• **Data for analysis**:
──────────
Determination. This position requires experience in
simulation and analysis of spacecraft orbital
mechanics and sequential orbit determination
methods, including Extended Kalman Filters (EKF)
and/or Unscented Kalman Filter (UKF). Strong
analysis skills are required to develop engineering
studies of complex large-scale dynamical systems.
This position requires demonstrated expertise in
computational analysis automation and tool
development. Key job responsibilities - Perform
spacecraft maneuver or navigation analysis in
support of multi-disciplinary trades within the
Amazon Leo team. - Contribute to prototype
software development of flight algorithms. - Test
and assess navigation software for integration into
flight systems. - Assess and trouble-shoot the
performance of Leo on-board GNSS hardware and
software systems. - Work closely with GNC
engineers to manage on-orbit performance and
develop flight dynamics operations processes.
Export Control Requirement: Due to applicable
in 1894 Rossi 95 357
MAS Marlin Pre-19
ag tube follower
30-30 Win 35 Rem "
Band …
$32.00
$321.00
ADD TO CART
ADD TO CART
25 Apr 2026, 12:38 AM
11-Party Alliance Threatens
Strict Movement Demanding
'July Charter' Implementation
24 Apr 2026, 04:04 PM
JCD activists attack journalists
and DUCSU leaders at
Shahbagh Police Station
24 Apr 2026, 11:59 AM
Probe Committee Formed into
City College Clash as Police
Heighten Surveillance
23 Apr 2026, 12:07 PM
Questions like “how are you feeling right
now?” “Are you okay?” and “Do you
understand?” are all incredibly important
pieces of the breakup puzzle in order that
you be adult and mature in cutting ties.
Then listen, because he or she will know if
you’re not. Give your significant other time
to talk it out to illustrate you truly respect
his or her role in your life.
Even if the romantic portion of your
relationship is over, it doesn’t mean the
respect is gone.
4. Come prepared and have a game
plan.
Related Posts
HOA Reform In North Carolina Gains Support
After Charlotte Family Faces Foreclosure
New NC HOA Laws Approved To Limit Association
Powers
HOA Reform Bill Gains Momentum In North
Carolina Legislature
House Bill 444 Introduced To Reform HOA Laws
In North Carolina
──────────
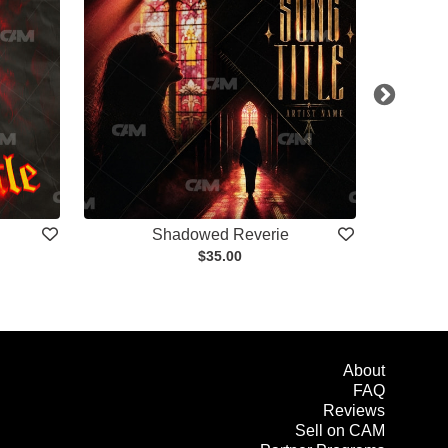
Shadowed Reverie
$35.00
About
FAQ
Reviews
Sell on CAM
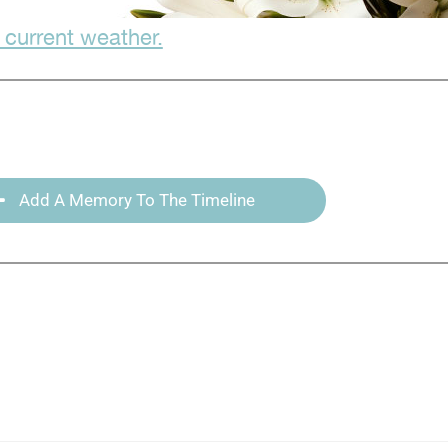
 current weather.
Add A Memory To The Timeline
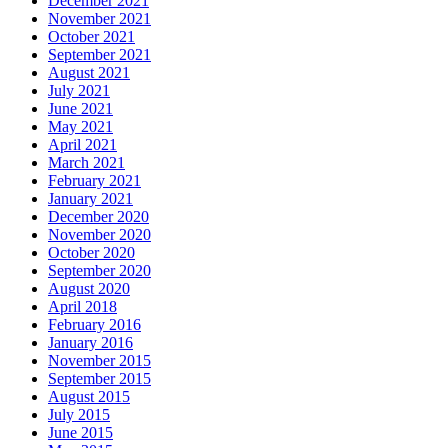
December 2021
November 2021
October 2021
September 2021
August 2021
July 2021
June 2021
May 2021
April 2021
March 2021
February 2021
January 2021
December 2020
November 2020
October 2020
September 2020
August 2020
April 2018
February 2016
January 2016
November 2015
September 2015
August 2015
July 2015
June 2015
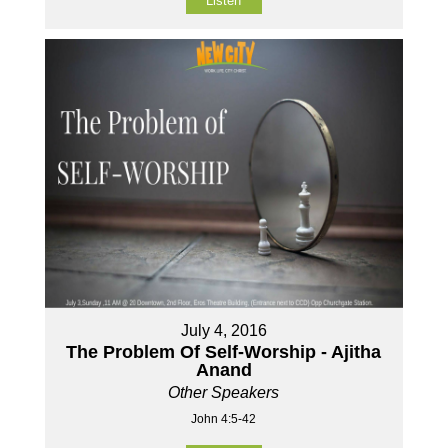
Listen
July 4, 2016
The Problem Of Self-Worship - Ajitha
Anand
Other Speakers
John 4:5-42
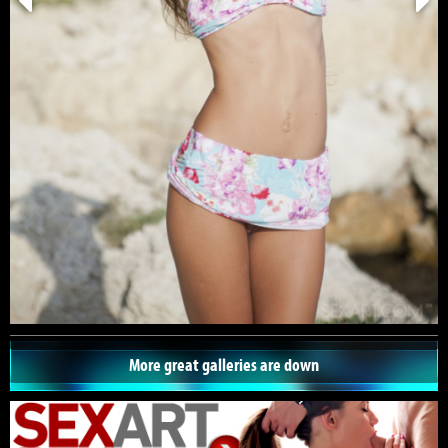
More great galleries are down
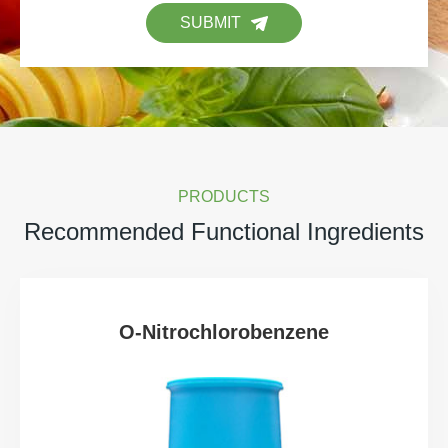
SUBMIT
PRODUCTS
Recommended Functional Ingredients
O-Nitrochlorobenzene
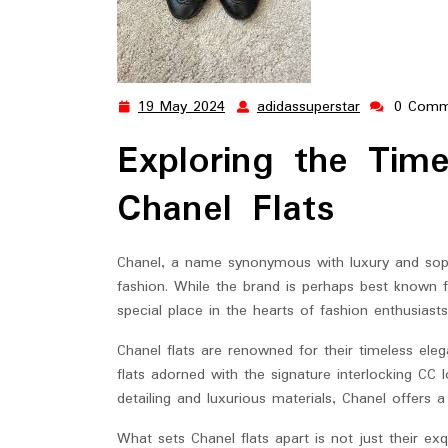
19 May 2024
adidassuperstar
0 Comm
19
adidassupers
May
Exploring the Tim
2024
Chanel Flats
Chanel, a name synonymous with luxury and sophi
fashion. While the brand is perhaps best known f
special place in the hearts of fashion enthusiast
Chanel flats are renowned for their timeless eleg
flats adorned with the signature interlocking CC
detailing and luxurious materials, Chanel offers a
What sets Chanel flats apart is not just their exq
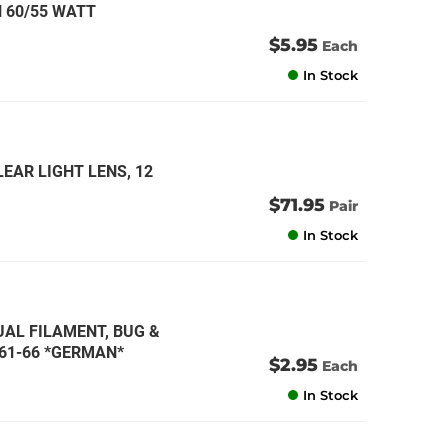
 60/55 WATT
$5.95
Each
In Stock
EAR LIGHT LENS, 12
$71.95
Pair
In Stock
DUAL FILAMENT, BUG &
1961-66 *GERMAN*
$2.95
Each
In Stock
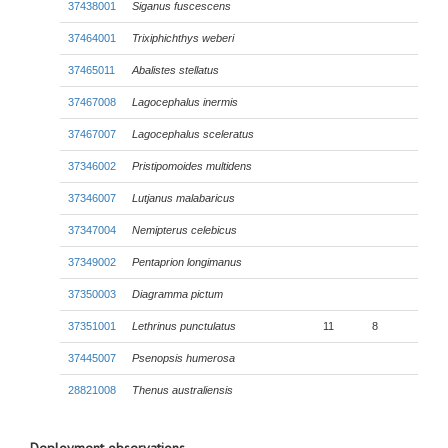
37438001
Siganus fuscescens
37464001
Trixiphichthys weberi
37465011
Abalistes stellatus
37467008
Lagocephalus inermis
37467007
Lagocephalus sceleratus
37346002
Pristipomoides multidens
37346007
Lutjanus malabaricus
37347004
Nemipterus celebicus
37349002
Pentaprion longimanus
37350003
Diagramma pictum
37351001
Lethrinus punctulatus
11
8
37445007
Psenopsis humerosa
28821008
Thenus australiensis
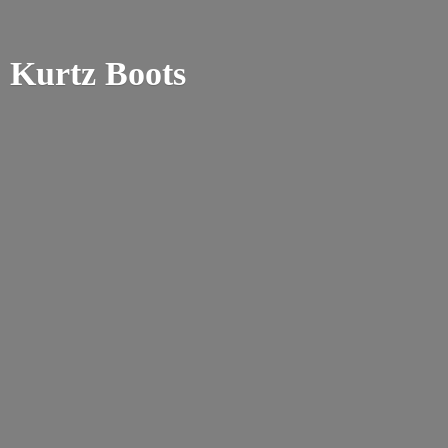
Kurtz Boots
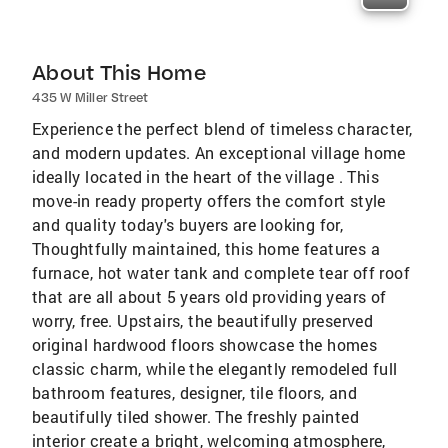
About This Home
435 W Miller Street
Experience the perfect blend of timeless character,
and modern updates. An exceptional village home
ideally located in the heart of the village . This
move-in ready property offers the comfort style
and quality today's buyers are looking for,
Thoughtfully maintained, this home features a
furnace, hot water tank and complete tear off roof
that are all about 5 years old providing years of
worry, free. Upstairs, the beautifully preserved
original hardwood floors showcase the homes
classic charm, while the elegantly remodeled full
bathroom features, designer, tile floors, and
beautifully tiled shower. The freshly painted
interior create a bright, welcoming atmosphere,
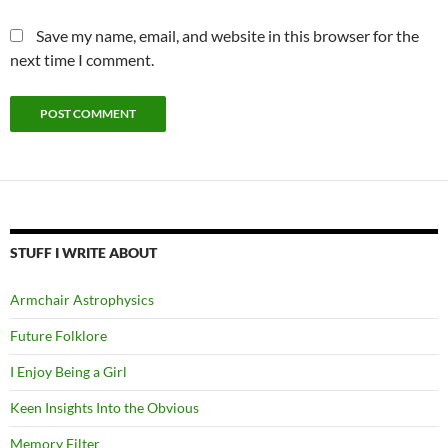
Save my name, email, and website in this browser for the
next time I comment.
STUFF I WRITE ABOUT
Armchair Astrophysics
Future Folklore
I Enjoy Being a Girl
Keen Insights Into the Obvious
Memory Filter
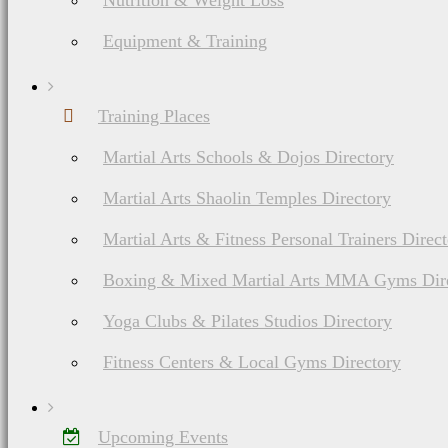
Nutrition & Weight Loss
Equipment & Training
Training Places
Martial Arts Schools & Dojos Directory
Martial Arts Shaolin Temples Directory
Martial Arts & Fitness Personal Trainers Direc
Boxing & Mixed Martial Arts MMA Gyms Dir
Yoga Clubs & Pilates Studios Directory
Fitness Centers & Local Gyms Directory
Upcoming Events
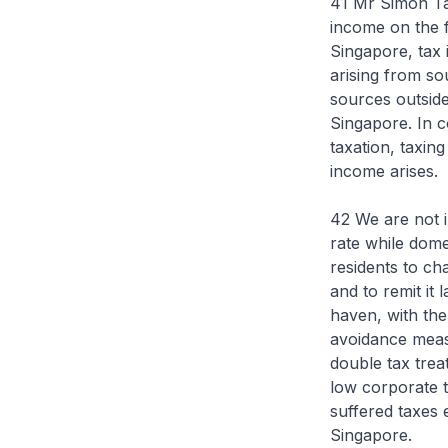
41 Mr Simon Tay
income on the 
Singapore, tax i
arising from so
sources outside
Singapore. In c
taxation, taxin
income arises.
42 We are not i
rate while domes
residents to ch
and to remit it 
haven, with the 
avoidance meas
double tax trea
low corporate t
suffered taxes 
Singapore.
──────────
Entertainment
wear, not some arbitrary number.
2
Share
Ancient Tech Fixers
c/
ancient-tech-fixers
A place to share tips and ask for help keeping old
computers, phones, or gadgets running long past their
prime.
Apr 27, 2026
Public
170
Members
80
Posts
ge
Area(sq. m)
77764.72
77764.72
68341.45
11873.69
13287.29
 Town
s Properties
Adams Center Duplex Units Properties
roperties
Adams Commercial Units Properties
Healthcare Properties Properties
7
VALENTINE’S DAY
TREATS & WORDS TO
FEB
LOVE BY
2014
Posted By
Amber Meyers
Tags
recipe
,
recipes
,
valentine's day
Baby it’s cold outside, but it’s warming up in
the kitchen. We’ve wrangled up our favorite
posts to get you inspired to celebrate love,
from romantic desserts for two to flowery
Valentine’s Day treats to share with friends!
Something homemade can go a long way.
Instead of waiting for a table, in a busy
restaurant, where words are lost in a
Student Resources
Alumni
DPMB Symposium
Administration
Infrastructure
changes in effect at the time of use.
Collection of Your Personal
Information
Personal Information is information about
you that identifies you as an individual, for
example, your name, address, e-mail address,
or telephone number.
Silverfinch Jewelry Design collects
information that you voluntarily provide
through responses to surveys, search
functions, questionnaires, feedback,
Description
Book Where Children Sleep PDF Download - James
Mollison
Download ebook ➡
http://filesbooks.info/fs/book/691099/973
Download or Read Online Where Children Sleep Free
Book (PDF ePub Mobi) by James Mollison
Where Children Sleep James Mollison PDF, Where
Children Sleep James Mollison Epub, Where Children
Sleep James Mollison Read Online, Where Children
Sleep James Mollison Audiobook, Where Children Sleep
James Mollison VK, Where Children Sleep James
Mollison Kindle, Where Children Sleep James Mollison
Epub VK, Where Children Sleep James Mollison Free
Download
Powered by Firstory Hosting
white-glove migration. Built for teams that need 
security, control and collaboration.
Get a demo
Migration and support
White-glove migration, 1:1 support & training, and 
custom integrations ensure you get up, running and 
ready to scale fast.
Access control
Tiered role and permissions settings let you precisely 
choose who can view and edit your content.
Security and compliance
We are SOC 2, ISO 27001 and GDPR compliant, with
──────────
• **Task objective**: Print only what lies in the material above starting at the line with "TREATS & WORDS TO" and ending at the line with "through responses to surveys, search", every line exactly as given.

• **Task output**:
TREATS & WORDS TO
FEB
LOVE BY
2014
Posted By
Amber Meyers
Tags
recipe
,
recipes
,
valentine's day
Baby it’s cold outside, but it’s warming up in
the kitchen. We’ve wrangled up our favorite
posts to get you inspired to celebrate love,
from romantic desserts for two to flowery
Valentine’s Day treats to share with friends!
Something homemade can go a long way.
Instead of waiting for a table, in a busy
restaurant, where words are lost in a
Student Resources
Alumni
DPMB Symposium
Administration
Infrastructure
changes in effect at the time of use.
Collection of Your Personal
Information
Personal Information is information about
you that identifies you as an individual, for
example, your name, address, e-mail address,
or telephone number.
Silverfinch Jewelry Design collects
information that you voluntarily provide
through responses to surveys, search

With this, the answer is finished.